The inadequacy of the text-book, and the supreme value of the method of narration had both been pointed out before, and both by the same man—Dr. Johnson.
“I dined at Langton’s with Johnson,” said Mr. Longley, the father of the Archbishop; “I remember Lady Rothes (Langton’s wife) spoke of the advantage children now derived from the little books published purposely for their instruction. Johnson controverted it, asserting that at an early age it was better to gratify curiosity with wonders than to attempt planting truth before the mind was prepared to receive it, and that therefore Jack the Giant-Killer, Parisenus and Parismenus, and the Seven Champions of Christendom were fitter for them than Mrs. Barbauld and Mrs. Trimmer.”
Perhaps we may bring the doctor up to date, and claim his authority when we suggest that the Age of Fable and Sigurd the Volsung and the Morte d’Arthur are fitter than Science for the Schoolroom or Footpaths of Literature for Children and the like, prepared for publishers by those who believe that children like sections of truth and fiction dealt out to them in numbered paragraphs and labelled “for children only.” “Babies do not want to hear about babies,” said Dr. Johnson on another occasion (Mrs. Thrale is our authority); “they like to be told of giants and of castles, and of somewhat which can stretch and stimulate their little minds.” There is no need of the play way now, the child resents it. Miss Mason has shown us how more than right Dr. Johnson was. The child does like to have something that can stretch and stimulate his mind. Madame Montessori cumbers him with much unnecessary help; one need not always approach his mind by the way of sense impressions.
It is Mrs. Thrale too who tells us of the use that Dr. Johnson would have us make of the method of narration. “Little people,” he said, “should be encouraged always to tell whatever they hear particularly striking to some brother or sister or servant immediately, before the impression is erased by newer occurrences. … It was to that method chiefly that he owed his uncommon felicity of remembering distant occurrences and long past conversations.”

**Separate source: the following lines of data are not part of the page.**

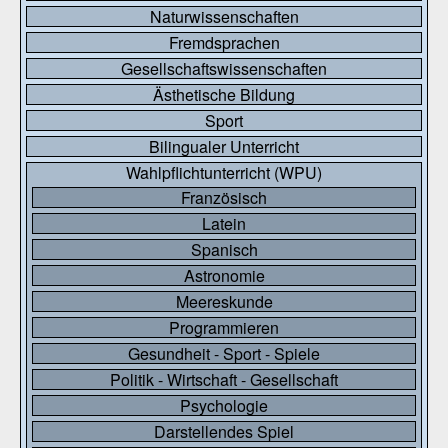
Naturwissenschaften
Fremdsprachen
Gesellschaftswissenschaften
Ästhetische Bildung
Sport
Bilingualer Unterricht
Wahlpflichtunterricht (WPU)
Französisch
Latein
Spanisch
Astronomie
Meereskunde
Programmieren
Gesundheit - Sport - Spiele
Politik - Wirtschaft - Gesellschaft
Psychologie
Darstellendes Spiel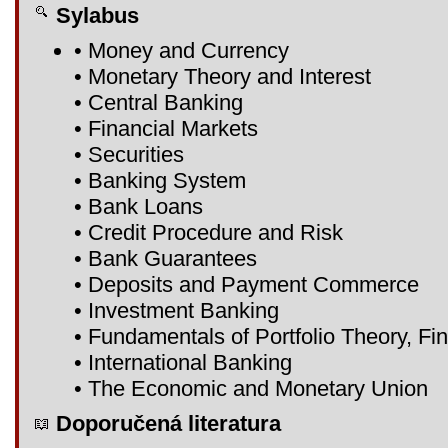
Sylabus
• Money and Currency
• Monetary Theory and Interest
• Central Banking
• Financial Markets
• Securities
• Banking System
• Bank Loans
• Credit Procedure and Risk
• Bank Guarantees
• Deposits and Payment Commerce
• Investment Banking
• Fundamentals of Portfolio Theory, Fin
• International Banking
• The Economic and Monetary Union
Doporučená literatura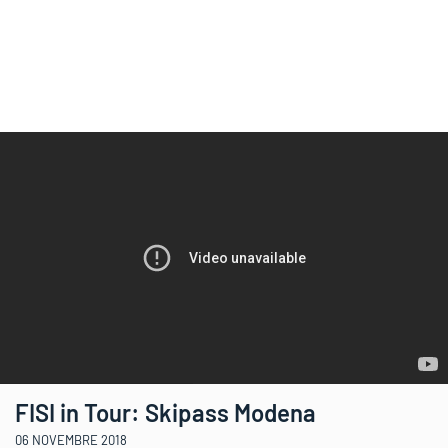
FISI in Tour: Skipass Modena
06 NOVEMBRE 2018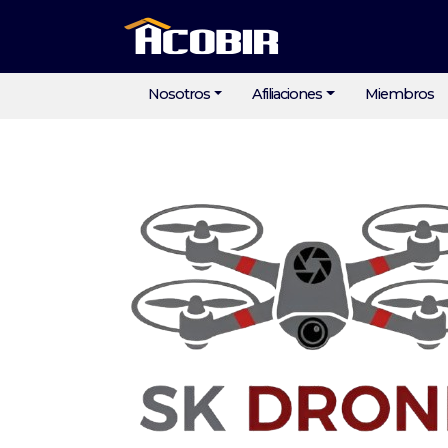
Nosotros
Afiliaciones
Miembros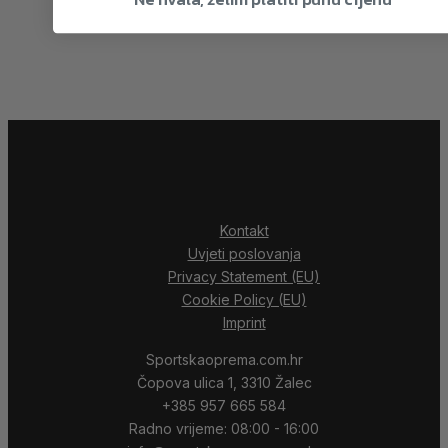
Kontakt
Uvjeti poslovanja
Privacy Statement (EU)
Cookie Policy (EU)
Imprint
Sportskaoprema.com.hr
Čopova ulica 1, 3310 Žalec
+385 957 665 584
Radno vrijeme: 08:00 - 16:00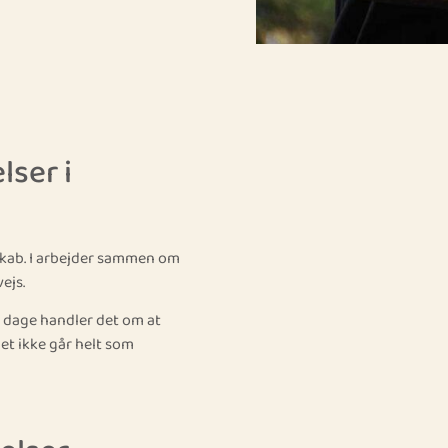
lser i
skab. I arbejder sammen om
ejs.
e dage handler det om at
et ikke går helt som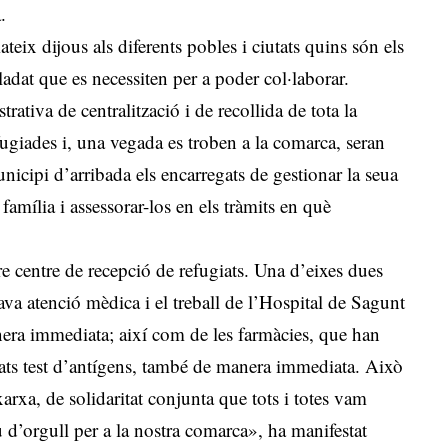
.
teix dijous als diferents pobles i ciutats quins són els
lladat que es necessiten per a poder col·laborar.
ativa de centralització i de recollida de tota la
fugiades i, una vegada es troben a la comarca, seran
nicipi d’arribada els encarregats de gestionar la seua
 família i assessorar-los en els tràmits en què
re centre de recepció de refugiats. Una d’eixes dues
va atenció mèdica i el treball de l’Hospital de Sagunt
nera immediata; així com de les farmàcies, que han
giats test d’antígens, també de manera immediata. Això
arxa, de solidaritat conjunta que tots i totes vam
 d’orgull per a la nostra comarca», ha manifestat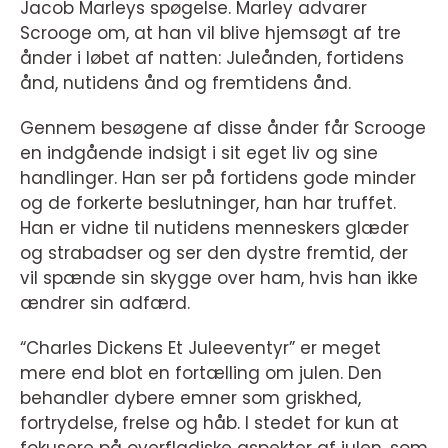
Jacob Marleys spøgelse. Marley advarer
Scrooge om, at han vil blive hjemsøgt af tre
ånder i løbet af natten: Juleånden, fortidens
ånd, nutidens ånd og fremtidens ånd.
Gennem besøgene af disse ånder får Scrooge
en indgående indsigt i sit eget liv og sine
handlinger. Han ser på fortidens gode minder
og de forkerte beslutninger, han har truffet.
Han er vidne til nutidens menneskers glæder
og strabadser og ser den dystre fremtid, der
vil spænde sin skygge over ham, hvis han ikke
ændrer sin adfærd.
“Charles Dickens Et Juleeventyr” er meget
mere end blot en fortælling om julen. Den
behandler dybere emner som griskhed,
fortrydelse, frelse og håb. I stedet for kun at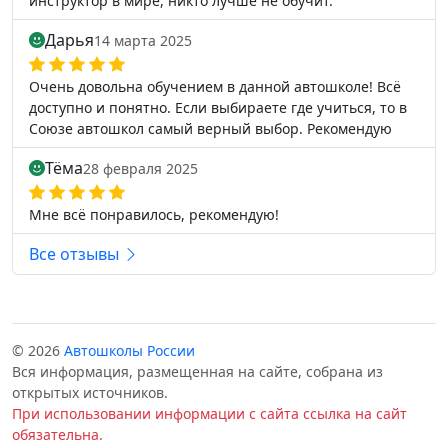
инструктор в мире, никто лучше не обучит.
Дарья
14 марта 2025
Очень довольна обучением в данной автошколе! Всё
доступно и понятно. Если выбираете где учиться, то в
Союзе автошкол самый верный выбор. Рекомендую
Тёма
28 февраля 2025
Мне всё понравилось, рекомендую!
Все отзывы
© 2026
Автошколы России
Вся информация, размещенная на сайте, собрана из
открытых источников.
При использовании информации с сайта ссылка на сайт
обязательна.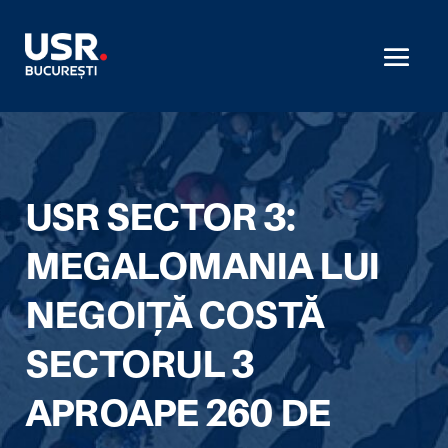
USR SECTOR 3:
MEGALOMANIA LUI
NEGOIȚĂ COSTĂ
SECTORUL 3
APROAPE 260 DE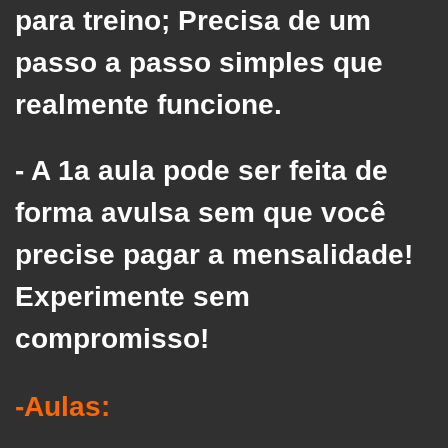
para treino; Precisa de um
passo a passo simples que
realmente funcione.
- A 1a aula pode ser feita de
forma avulsa sem que você
precise pagar a mensalidade!
Experimente sem
compromisso!
-Aulas:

There is the germ of the method of narration, which many teachers will tell you that they use, but few use rightly. They had not thought any more than Dr. Johnson of exciting interest by the use in school for teaching purposes of English books of literary merit (and no others) or of ensuring attention and concentration by always (not sometimes but always) requiring narration after a single reading. That is Miss Mason’s method, the method by which our children are being taught in nearly 70 schools in Gloucestershire. Of the results you shall judge presently by sample for yourselves. Let us call another witness, who has no case to prove, no theories to fortify. “As a child of five,” says Mr. Robert Blatchford, “I fell into a habit of repeating to myself in a soundless whisper whatever I heard spoken or read. In this way, without knowing it, I trained my memory and observation so thoroughly that as a young man I could repeat a long conversation, lecture or a speech, almost verbatim after one hearing … Such a practise holds and trains the attention. … That is one reason why I want … good English literature read to young children in schools by good readers.”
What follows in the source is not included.